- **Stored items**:

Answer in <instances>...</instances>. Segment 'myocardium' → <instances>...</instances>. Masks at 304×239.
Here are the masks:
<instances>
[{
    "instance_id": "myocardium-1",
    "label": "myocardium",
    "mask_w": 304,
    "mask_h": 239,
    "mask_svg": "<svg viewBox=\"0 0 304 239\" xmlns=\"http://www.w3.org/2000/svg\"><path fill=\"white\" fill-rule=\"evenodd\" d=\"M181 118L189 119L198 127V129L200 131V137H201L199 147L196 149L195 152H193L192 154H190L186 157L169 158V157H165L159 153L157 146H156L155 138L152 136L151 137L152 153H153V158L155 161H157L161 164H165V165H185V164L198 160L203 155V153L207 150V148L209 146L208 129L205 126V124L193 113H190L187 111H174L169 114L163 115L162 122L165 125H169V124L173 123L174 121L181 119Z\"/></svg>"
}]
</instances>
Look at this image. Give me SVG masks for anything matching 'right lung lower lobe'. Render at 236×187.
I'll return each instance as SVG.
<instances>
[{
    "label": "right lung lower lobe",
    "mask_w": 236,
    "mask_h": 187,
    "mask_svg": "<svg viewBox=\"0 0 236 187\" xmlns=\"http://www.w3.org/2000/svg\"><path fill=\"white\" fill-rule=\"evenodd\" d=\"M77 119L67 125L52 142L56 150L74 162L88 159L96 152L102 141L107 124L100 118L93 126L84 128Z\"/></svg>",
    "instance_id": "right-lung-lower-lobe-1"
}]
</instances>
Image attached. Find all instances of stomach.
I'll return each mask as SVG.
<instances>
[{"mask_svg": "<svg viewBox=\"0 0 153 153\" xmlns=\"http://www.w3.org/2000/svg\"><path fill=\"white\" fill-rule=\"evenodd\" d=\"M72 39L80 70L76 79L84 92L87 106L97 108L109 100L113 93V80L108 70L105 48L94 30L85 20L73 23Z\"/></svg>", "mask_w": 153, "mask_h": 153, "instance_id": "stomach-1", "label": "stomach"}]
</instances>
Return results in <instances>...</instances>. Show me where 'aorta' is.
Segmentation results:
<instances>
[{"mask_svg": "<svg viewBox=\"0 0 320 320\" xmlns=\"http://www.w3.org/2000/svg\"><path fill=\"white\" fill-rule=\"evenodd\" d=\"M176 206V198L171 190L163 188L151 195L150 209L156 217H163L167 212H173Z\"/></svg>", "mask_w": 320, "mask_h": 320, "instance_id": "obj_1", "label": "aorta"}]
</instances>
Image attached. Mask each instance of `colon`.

- **TASK TO CARRY OUT**:
A complete, exact transcription of the data above is the required answer.

- **SOLUTION**:
Answer in <instances>...</instances>. Segment 'myocardium' → <instances>...</instances>. Masks at 304×239.
Here are the masks:
<instances>
[{
    "instance_id": "myocardium-1",
    "label": "myocardium",
    "mask_w": 304,
    "mask_h": 239,
    "mask_svg": "<svg viewBox=\"0 0 304 239\" xmlns=\"http://www.w3.org/2000/svg\"><path fill=\"white\" fill-rule=\"evenodd\" d=\"M181 118L189 119L198 127V129L200 131V137H201L199 147L196 149L195 152H193L192 154H190L186 157L169 158V157H165L159 153L157 146H156L155 138L152 136L151 137L152 153H153V158L155 161H157L161 164H165V165H185V164L198 160L203 155V153L207 150V148L209 146L208 129L205 126V124L193 113H190L187 111H174L169 114L163 115L162 122L165 125H169V124L173 123L174 121L181 119Z\"/></svg>"
}]
</instances>
Look at this image. Give me SVG masks for anything matching 'right lung lower lobe'. Render at 236×187.
I'll return each instance as SVG.
<instances>
[{
    "label": "right lung lower lobe",
    "mask_w": 236,
    "mask_h": 187,
    "mask_svg": "<svg viewBox=\"0 0 236 187\" xmlns=\"http://www.w3.org/2000/svg\"><path fill=\"white\" fill-rule=\"evenodd\" d=\"M77 119L67 125L52 142L56 150L74 162L88 159L96 152L102 141L107 124L100 118L93 126L84 128Z\"/></svg>",
    "instance_id": "right-lung-lower-lobe-1"
}]
</instances>
Image attached. Find all instances of stomach.
I'll return each mask as SVG.
<instances>
[{"mask_svg": "<svg viewBox=\"0 0 153 153\" xmlns=\"http://www.w3.org/2000/svg\"><path fill=\"white\" fill-rule=\"evenodd\" d=\"M72 39L80 70L76 79L84 92L87 106L97 108L109 100L113 93V80L108 70L105 48L94 30L85 20L73 23Z\"/></svg>", "mask_w": 153, "mask_h": 153, "instance_id": "stomach-1", "label": "stomach"}]
</instances>
Return results in <instances>...</instances>. Show me where 'aorta' is.
Segmentation results:
<instances>
[{"mask_svg": "<svg viewBox=\"0 0 320 320\" xmlns=\"http://www.w3.org/2000/svg\"><path fill=\"white\" fill-rule=\"evenodd\" d=\"M176 206V198L171 190L163 188L151 195L150 209L156 217H163L167 212H173Z\"/></svg>", "mask_w": 320, "mask_h": 320, "instance_id": "obj_1", "label": "aorta"}]
</instances>
Image attached. Mask each instance of `colon`.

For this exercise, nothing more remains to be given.